For universal coverage to be achieved through the NHIS all Ghanaian residents, regardless of economic status, are to register with the scheme. This can happen if new members join and/or the existing members do not leave. When the revenue collection is vertically inequitable it might impose financial burden on the poor in general and discourage them from remaining with the scheme. Hence, vertical equity is important for universal coverage. Even though horizontal equity has not received any attention in the literature regarding the equity of the NHIS, horizontal equity must also be important in ensuring universal coverage. The reason is that even if the payment is progressive but horizontally inequitable, it is possible for the payment to impose financial burden on some of the poor and hence discourage them from remaining or joining the scheme.

Horizontal inequity can also taint the public image of the NHIS and reduce membership and hence prevent or slow down the achievement of universal coverage. This is because while it is difficult for a low income earner to determine that higher income earners are paying disproportionately smaller percentage of their income (i.e., contributions are regressive), it is much easier to observe inequity in the premium payment among people of the same income group. Thus inequity in premium contributions by people in the same income group could displease members and hence reduce membership unless the criterion for the variation is socially acceptable.

Universal coverage can still be achieved even in the presence of vertical and horizontal inequity, if the premium payment does not lead to catastrophic expenditure. If the premium is very small relative to peoples’ ability to pay then it will not cause financial burden even on the poor and all can receive financial protection. Thus in addition to finding the equity of the premium, the study also examined the tendency of the premium to cause catastrophic expenditure. To the author’s knowledge no such comprehensive study has been done on the premium of the NHIS.

Ability to pay variable

In the formal sector, income level is used as indicator of ability to pay or welfare. Income is regularized and verifiable in the formal sector and so it is a good indicator of welfare. In the informal sector however income is irregular and so studies often use household consumption expenditure as a measure of ability to pay or welfare. This is in accordance with the permanent income hypothesis that states that people smooth their consumption overtime even if income is not regular.

Consumption expenditure as a measure of ability to pay however is not without problem. The main weakness of the measure is the implied assumption that healthcare expenditure does not affect saving decision. The use of consumption expenditure as a measure of welfare or ability to pay assumes that households with higher ability to pay have higher consumption expenditure than those with lower ability to pay. The measure then does not take into account the fact that households may have to borrow in order to increase consumption expenditure [17]. Besides the ability to pay of households that are able to produce their own foodstuff would be underestimated. An increase in consumption expenditure for a household could also be due to debt repayment and hence may not imply an increase in goods and services consumed but a fall or no change in welfare. To minimize the negative effects consumption expenditure as a measure of welfare is computed as gross household expenditures on food and non-food items including taxes, social security, as well as all out of pocket expenditures on healthcare [17]. Since the interest in the current study is in the distributional impact of the premium, the gross expenditure of households on food and all other household needs including health care expenditure was used as an indicator of ability to pay.


The equity analysis was threefold. The study first assessed the progressivity of the NHIS premium and measured the degree of progressivity. Second, the study computed the redistributive effect of the premium, a measure that involves the computation of the horizontal inequity. Lastly the study computed the incidence and intensity of catastrophic expenditure of the premium.
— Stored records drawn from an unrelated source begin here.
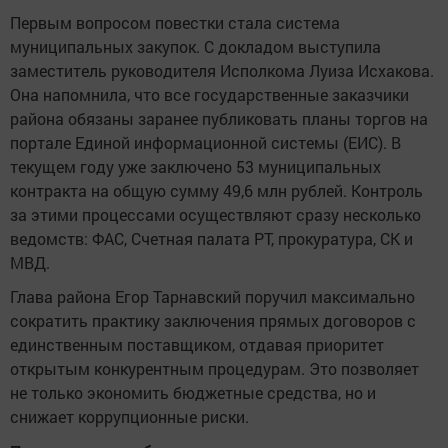
Первым вопросом повестки стала система
муниципальных закупок. С докладом выступила
заместитель руководителя Исполкома Луиза Исхакова.
Она напомнила, что все государственные заказчики
района обязаны заранее публиковать планы торгов на
портале Единой информационной системы (ЕИС). В
текущем году уже заключено 53 муниципальных
контракта на общую сумму 49,6 млн рублей. Контроль
за этими процессами осуществляют сразу несколько
ведомств: ФАС, Счетная палата РТ, прокуратура, СК и
МВД.
Глава района Егор Тарнавский поручил максимально
сократить практику заключения прямых договоров с
единственным поставщиком, отдавая приоритет
открытым конкурентным процедурам. Это позволяет
не только экономить бюджетные средства, но и
снижает коррупционные риски.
To assess the progressivity of the premium, households in the data were categorized into ability to pay quintiles. Concentration curve and Lorenz curves were drawn on the same graph for the ability to pay quintiles and compared. The concentration curve plotted the cumulative percentage of the premium contribution against the cumulative percentage of the sample according to ability to pay in increasing order. If the premium contribution was the same regardless of ability to pay the concentration curve would be equal to the 45° line. If the premium contributions of the poor exceeded that of the rich then the curve would lie above the 45 degree line, otherwise it would lie below the line. The Lorenz curve is the representation of the cumulative distribution of ability to pay among the group. If ability to pay was evenly distributed the Lorenz curve would be equal to the 45 degree line otherwise it would be convexly sloped under the 45 degree line. If the concentration curve was everywhere below the Lorenz curve then the premium collection would be progressive. The premium collection would be regressive if the concentration curve was everywhere above the Lorenz curve [17].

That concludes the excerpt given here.